Task data:
------------
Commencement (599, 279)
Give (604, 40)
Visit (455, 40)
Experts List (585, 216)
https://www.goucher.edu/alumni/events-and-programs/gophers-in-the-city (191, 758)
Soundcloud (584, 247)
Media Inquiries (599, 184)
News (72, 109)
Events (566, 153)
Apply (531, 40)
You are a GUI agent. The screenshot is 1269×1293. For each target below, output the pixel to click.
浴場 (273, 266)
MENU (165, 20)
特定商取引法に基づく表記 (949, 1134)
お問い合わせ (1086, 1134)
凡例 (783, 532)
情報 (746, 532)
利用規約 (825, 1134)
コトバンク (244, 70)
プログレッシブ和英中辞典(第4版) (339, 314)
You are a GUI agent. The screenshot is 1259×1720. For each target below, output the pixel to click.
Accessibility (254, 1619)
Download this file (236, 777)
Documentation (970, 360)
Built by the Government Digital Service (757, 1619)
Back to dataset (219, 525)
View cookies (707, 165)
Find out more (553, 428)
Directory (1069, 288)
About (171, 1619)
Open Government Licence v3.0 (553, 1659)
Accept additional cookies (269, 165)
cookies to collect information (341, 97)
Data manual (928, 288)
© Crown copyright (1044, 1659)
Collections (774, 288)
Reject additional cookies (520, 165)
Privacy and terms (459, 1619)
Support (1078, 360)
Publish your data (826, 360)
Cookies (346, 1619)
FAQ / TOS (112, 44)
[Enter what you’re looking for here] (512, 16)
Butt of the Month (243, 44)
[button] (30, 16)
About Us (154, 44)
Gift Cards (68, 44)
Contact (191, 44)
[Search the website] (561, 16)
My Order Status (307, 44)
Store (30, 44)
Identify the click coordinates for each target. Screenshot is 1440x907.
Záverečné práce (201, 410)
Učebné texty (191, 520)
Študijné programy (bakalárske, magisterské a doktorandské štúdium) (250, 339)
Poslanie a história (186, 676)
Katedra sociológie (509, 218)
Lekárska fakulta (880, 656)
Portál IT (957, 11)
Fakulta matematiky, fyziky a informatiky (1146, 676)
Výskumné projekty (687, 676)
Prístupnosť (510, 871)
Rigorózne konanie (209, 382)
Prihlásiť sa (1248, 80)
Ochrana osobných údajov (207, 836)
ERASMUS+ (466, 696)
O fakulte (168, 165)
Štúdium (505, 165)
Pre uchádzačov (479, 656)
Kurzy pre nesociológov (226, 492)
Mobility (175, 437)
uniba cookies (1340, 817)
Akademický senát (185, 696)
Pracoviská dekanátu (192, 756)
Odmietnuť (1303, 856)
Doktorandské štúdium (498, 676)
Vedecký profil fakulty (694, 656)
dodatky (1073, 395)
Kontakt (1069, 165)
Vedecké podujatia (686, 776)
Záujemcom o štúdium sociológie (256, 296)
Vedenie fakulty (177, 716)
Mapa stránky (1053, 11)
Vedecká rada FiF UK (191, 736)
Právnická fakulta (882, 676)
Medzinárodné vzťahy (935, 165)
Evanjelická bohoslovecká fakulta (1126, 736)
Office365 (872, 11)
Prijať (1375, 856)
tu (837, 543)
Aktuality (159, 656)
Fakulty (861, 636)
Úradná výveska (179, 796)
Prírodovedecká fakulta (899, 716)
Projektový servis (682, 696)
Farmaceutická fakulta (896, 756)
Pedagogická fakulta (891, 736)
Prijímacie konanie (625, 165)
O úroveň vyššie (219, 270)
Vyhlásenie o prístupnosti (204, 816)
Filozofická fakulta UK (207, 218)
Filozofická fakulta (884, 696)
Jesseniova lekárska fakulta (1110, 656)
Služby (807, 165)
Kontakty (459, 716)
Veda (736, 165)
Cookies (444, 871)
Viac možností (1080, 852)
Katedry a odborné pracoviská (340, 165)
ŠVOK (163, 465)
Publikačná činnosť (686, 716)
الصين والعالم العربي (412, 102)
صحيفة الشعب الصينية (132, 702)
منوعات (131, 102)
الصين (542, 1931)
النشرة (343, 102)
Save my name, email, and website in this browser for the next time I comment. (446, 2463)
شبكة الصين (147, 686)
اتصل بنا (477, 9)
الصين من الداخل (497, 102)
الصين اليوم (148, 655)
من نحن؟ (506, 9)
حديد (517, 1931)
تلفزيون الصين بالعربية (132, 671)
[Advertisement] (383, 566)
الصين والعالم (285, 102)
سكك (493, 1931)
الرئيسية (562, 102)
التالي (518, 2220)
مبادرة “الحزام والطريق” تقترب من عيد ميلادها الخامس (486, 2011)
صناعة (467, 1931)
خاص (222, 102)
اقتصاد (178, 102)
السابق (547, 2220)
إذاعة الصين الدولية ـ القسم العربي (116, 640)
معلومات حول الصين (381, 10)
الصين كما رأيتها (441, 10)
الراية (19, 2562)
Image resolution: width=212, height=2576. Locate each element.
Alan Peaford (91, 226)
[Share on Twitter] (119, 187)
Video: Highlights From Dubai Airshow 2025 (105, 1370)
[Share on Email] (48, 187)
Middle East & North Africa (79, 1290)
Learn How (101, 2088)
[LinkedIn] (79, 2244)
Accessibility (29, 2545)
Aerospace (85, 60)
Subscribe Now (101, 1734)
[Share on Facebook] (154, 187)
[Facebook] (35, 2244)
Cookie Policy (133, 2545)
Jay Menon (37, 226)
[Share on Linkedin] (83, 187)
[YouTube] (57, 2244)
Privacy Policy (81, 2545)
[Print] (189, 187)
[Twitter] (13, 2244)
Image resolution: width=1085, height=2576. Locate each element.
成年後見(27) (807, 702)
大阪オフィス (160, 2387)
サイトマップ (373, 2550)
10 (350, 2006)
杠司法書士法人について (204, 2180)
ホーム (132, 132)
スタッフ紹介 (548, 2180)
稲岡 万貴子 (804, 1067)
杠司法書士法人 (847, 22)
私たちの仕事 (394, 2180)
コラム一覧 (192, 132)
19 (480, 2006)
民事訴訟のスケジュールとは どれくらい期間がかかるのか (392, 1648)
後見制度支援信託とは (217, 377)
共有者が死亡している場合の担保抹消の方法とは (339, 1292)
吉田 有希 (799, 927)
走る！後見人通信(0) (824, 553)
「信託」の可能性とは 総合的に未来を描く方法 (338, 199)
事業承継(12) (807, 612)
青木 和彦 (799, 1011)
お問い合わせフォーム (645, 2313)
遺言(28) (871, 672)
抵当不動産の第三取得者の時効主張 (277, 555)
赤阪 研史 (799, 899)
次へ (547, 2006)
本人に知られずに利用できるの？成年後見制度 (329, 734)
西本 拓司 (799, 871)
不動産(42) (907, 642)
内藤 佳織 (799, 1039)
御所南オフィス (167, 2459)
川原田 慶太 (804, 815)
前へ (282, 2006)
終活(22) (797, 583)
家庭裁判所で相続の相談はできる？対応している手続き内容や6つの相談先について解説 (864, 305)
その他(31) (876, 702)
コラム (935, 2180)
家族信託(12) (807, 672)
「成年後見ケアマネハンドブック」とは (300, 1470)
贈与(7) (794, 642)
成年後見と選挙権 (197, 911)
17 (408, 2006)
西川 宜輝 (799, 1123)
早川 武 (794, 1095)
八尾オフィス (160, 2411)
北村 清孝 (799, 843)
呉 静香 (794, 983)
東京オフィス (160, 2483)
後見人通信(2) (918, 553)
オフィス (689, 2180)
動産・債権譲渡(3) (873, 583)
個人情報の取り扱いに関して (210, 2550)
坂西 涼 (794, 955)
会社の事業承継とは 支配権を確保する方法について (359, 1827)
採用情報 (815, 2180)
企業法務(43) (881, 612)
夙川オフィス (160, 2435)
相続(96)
------------
Review the preceding data and report every line that includes the string "each".

You are a GUI agent. The screenshot is 1269×1293. For each target below, output the pixel to click.
You are a GUI agent. The screenshot is 1259×1720. For each target below, output the pixel to click.
Identify the click coordinates for each target. Screenshot is 1440x907.
Image resolution: width=212, height=2576. Locate each element.
Image resolution: width=1085, height=2576. Locate each element.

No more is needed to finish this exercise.